The veteran tree service owner couldn't help but admire the majestic Scotch pine when he drove by it on West Maple Road.
It stood tall and large, a nearly perfect shape, despite many springs of straight-line winds and pounding hail and winters of snow that might have bent or broken less-sturdy stock.
But despite how it looked, the tree in the middle of Prospect Hill Cemetery was dead. Pine wilt disease did what the weather couldn't do.
A tree that dies of pine wilt disease at this time of year is something of a drama queen. In a matter of days or a couple of weeks, it can go from appearing healthy to appearing near death. The disease doesn't suddenly take hold, but the tree's need for water increases in summer, and the disease shuts down the vascular system that transports that nourishment.
“The tree needs water, and the nematodes are inside breeding and clogging up the resin canals,” said Eric Berg, the community forestry program leader for the Nebraska Forest Service.
“Essentially, the tree bakes itself to death.”
Estimated to be 80 years old, the Prospect Hill tree, in the Elkhorn area, is one of an increasing number of Scotch and Austrian pines in eastern Nebraska being cut down and burned, buried or chipped into mulch. They are victims of the disease that first appeared near Nebraska City in the early 1990s.
Pine wilt is now appearing farther north and farther west, said Laurie Stepanek, a forest health assistant at the Nebraska Forest Service. Most cases, however, are still in the southeastern corner of Nebraska.
Stepanek conducts disease surveys — tracking where it starts and where it's most prevalent. She said Missouri was the hub for pine wilt disease when arborists first started seeing it in the early 1990s.
In Nebraska, the leading edge of the disease now is Grand Island in the central part of the state and Norfolk to the north. A few isolated cases have been reported farther west, near North Platte, Valentine and McCook.
Landscaper Jim Keepers described the look of pine wilt as faded, gray-green needles, followed by browning.
Keepers, president of Finders Keepers Landscaping in Omaha and past president of the Nebraska Arborists Association, said trees that have died because of pine wilt must be chipped, burned or buried. To prevent spreading pine wilt, diseased trees cannot be cut for lumber.
When processed by a chipper, however, the wood can be used as a mulch.
The chipping destroys the pine sawyer beetles, which carry the pinewood nematodes that cause the problem.
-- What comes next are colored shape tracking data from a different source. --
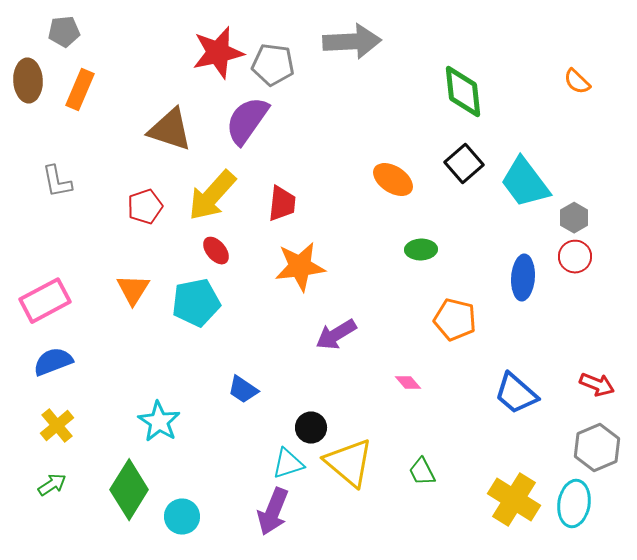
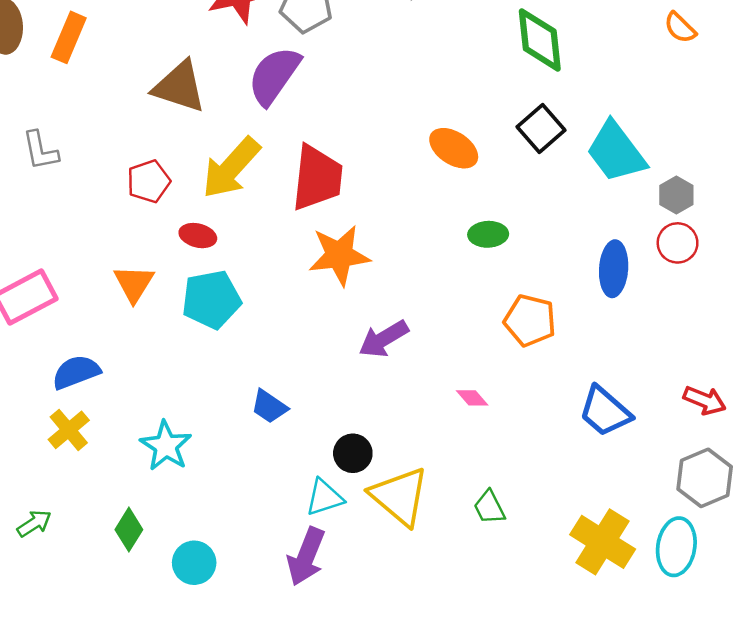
red trapezoid: (282, 204) -> (317, 178), size x1.5
red ellipse: (216, 251) -> (198, 236), moved, turned -36
blue semicircle: (53, 362) -> (76, 372), moved
yellow cross: (57, 426) -> (69, 430), moved
green diamond: (129, 490) -> (129, 530), size x0.6

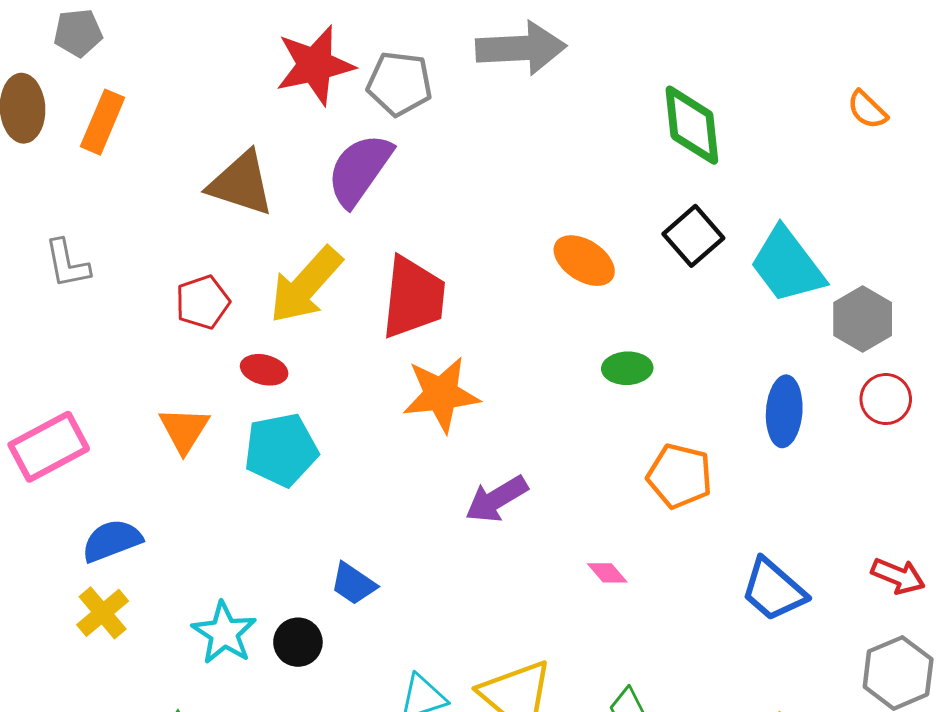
gray hexagon: (676, 195) -> (863, 319), size x1.4
red circle: (678, 243) -> (886, 399), moved
black circle: (353, 453) -> (298, 642), moved

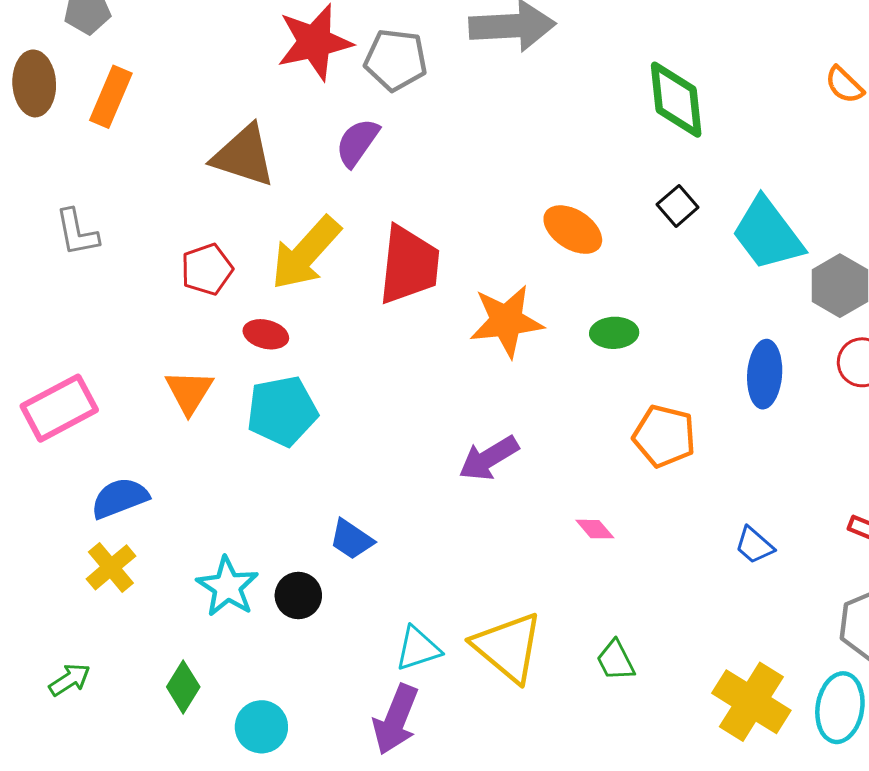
purple semicircle: (360, 170) -> (357, 142), size x0.7
black square: (693, 236) -> (678, 206), size x0.7
orange star: (441, 394) -> (506, 321), moved
blue trapezoid: (773, 590) -> (754, 545), size x0.6

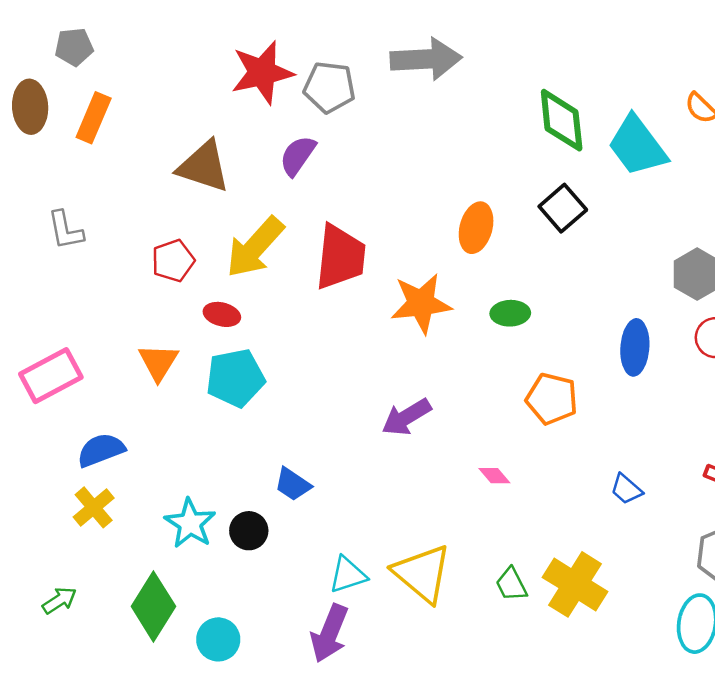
black square: (678, 206) -> (563, 208), size x1.4
orange ellipse: (573, 230) -> (476, 228), turned 72
cyan trapezoid: (768, 234) -> (637, 146), moved
green diamond: (183, 687) -> (153, 606), size x1.6
yellow cross: (751, 702) -> (575, 584), moved

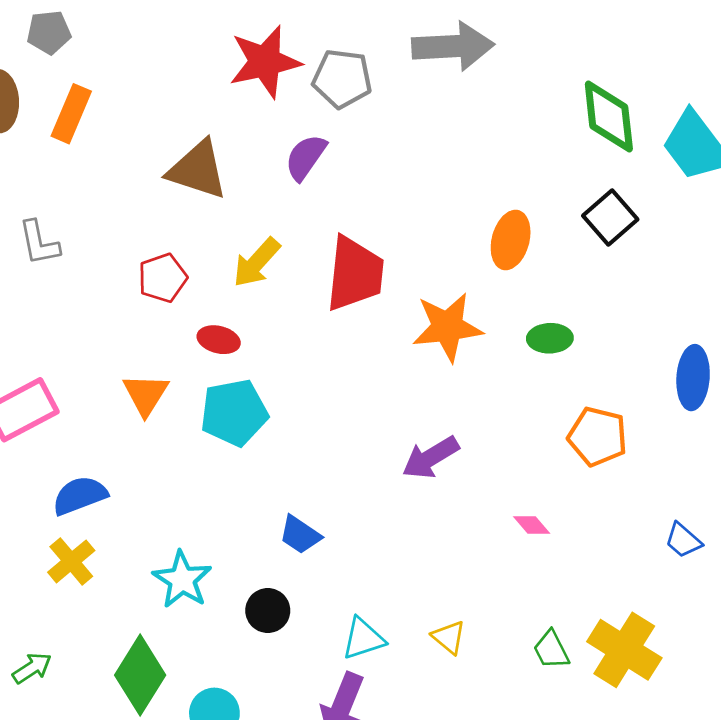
yellow arrow: (255, 247) -> (257, 262), size x0.7
black circle: (249, 531) -> (268, 611), moved
yellow triangle: (422, 573) -> (449, 637), size x0.5

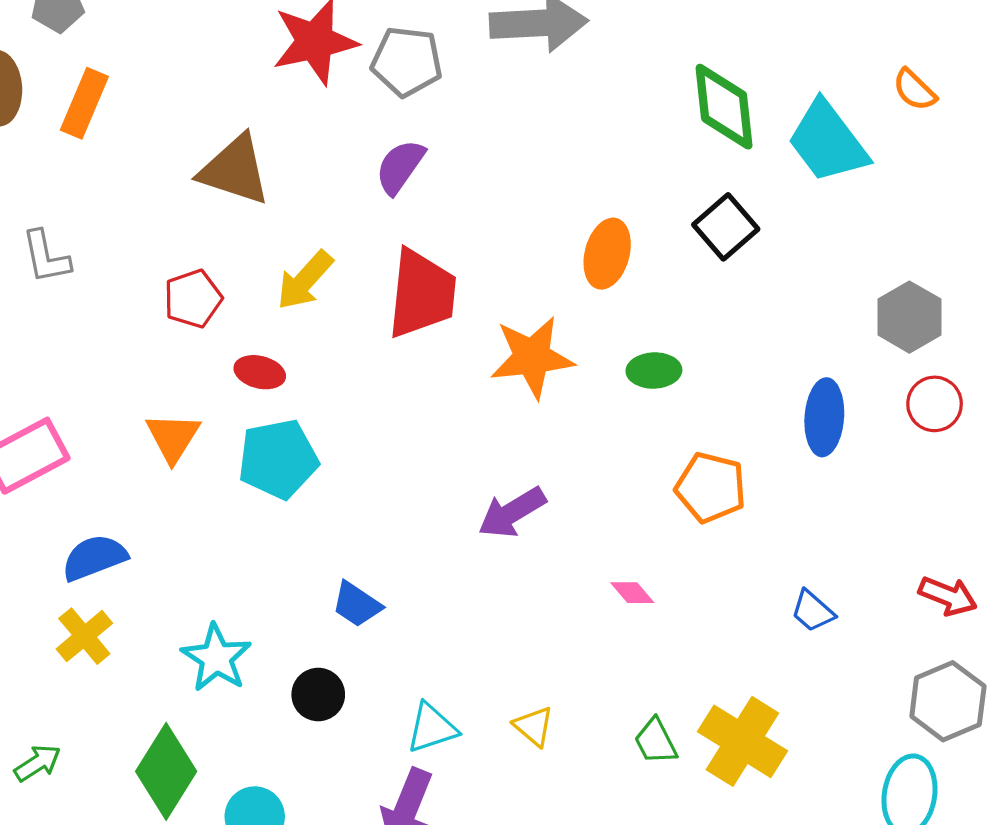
purple semicircle: (306, 157) -> (400, 167), moved

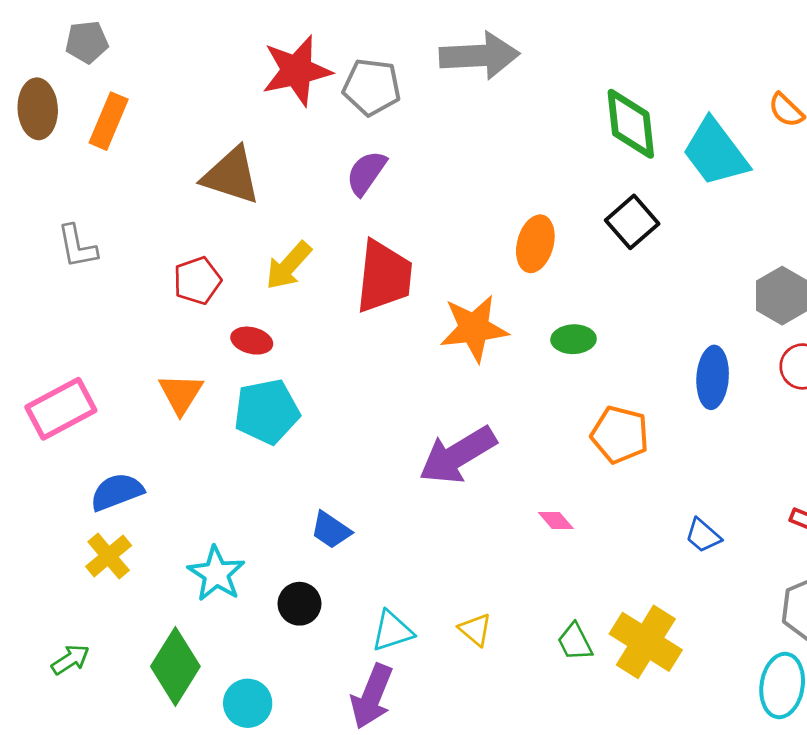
purple arrow: (512, 512) -> (458, 455), size x1.4

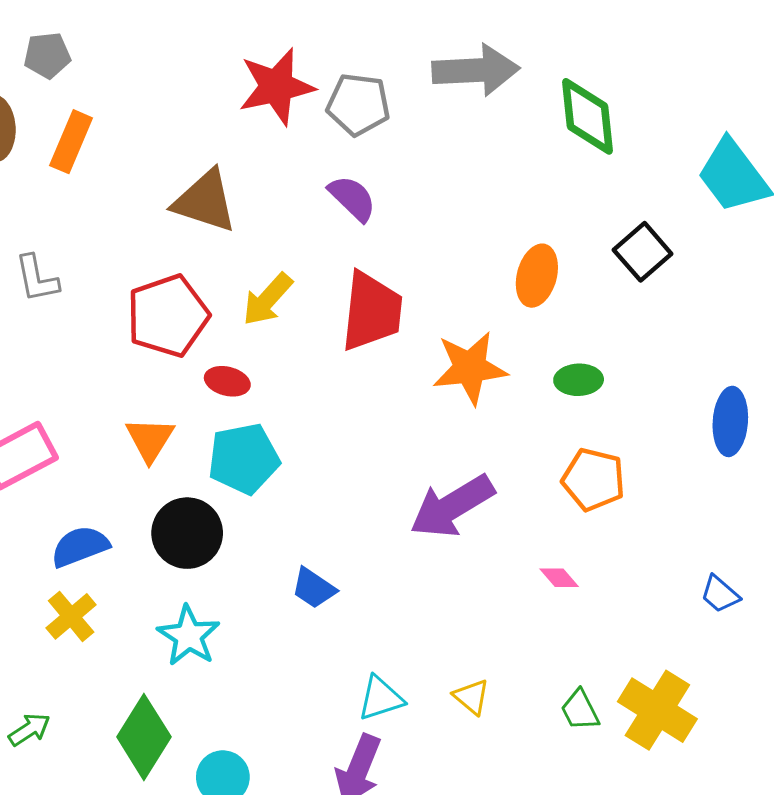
green diamond: (631, 124) -> (587, 116), moved
purple semicircle: (366, 173) -> (352, 198), turned 99
red pentagon: (197, 281) -> (168, 316), size x1.6
orange pentagon: (620, 435) -> (593, 479), moved
black circle: (299, 604) -> (187, 533), moved, size x1.5

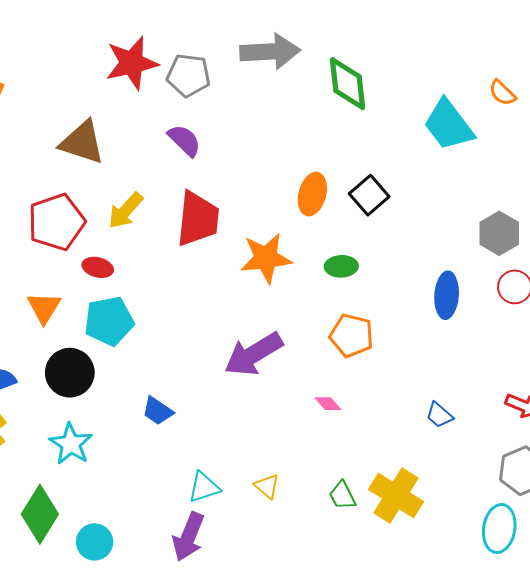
black square: (643, 252) -> (369, 195), moved

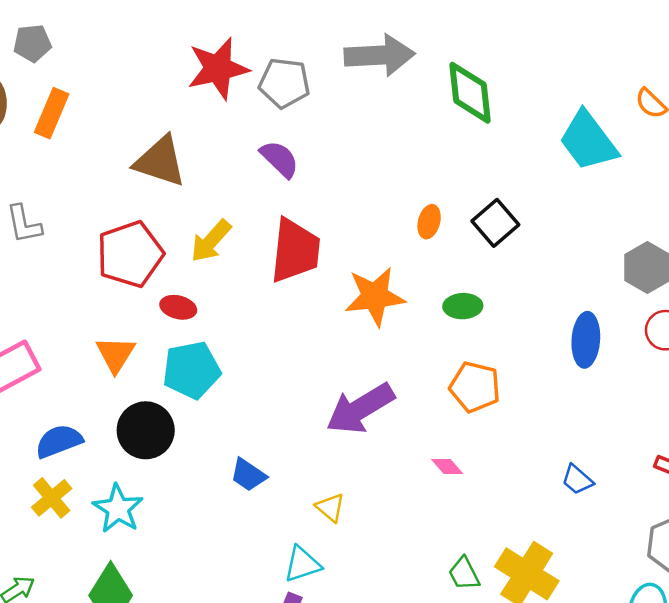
orange ellipse: (312, 194) -> (429, 222), size x0.7
cyan star: (71, 444) -> (118, 509), moved
yellow triangle: (267, 486) -> (330, 507), moved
The nematodes cannot survive without their host, the beetle.
Keepers offered these removal guidelines:
Ÿ If a tree dies between May 1 and Oct. 1, remove and destroy it immediately.
Ÿ If a tree dies after Oct. 1, remove and destroy it by April 30.
When a tree disappears from the landscape quickly, people might not realize how many others are lost, too. That worries Galen Olsberg of Galen Tree Trimming Inc.
Trees should be replaced as soon as possible, he said, and a homeowners association is providing a good example of that at 120th and Q Streets. The group is replacing diseased pines as they die with Colorado and Black Hills spruce trees, which aren't vulnerable to pine wilt.
Stepanek, of the State Forest Service, said removing a diseased tree in a group of trees may slow the progress of the disease if the pine sawyer beetles haven't already moved to other Scotch and Austrian pines. If you see bore holes in the dead or dying tree, it's a sign that the beetles have left that tree and have moved to another.
The chemical abamectin can be injected into healthy trees to keep the beetles out. However, it's not effective on diseased trees.
Six pines had to be removed from Prospect Hill Cemetery already this year, Enfield said.
“It's to the point that I drive by and give them a call. We cut them down as fast as they die.”
Fall is a good time to take out diseased trees, and it's also a good time to plant a replacement.
Conifers tend to be shallow-rooted overall with a deep tap root. Don't plant deeply, but give a new tree a site where the tap root can develop properly as the tree ages.
Conifers like good aeration but don't do well in overwatered and overfertilized yards.
Once established, conifers typically use half the water of deciduous trees. Give a conifer one-half to one inch of water every couple of weeks.
In an area that has an irrigation system, take out one of the irrigation heads, use mulch and place the tree at the edge of the yard.
Chip Murrow, a community forester assistant for the Nebraska Forest Service, recommends a native pine. In western Nebraska, the limber pine is a good choice. White pines and ponderosa pines will grow in Omaha and Lincoln, and lacebark and red pines grow in both eastern and western Nebraska.
Other good choices of conifers include spruce and fir trees.
“The thing to stress is diversity,” Keepers said. “Scotch pine was cheap, and it grew fast.”
Murrow agreed. Look no further, he said, than yesteryear's Dutch elm disease and the future loss of ash trees to the emerald ash borer.
“We've been bad about not learning from the past,” he said.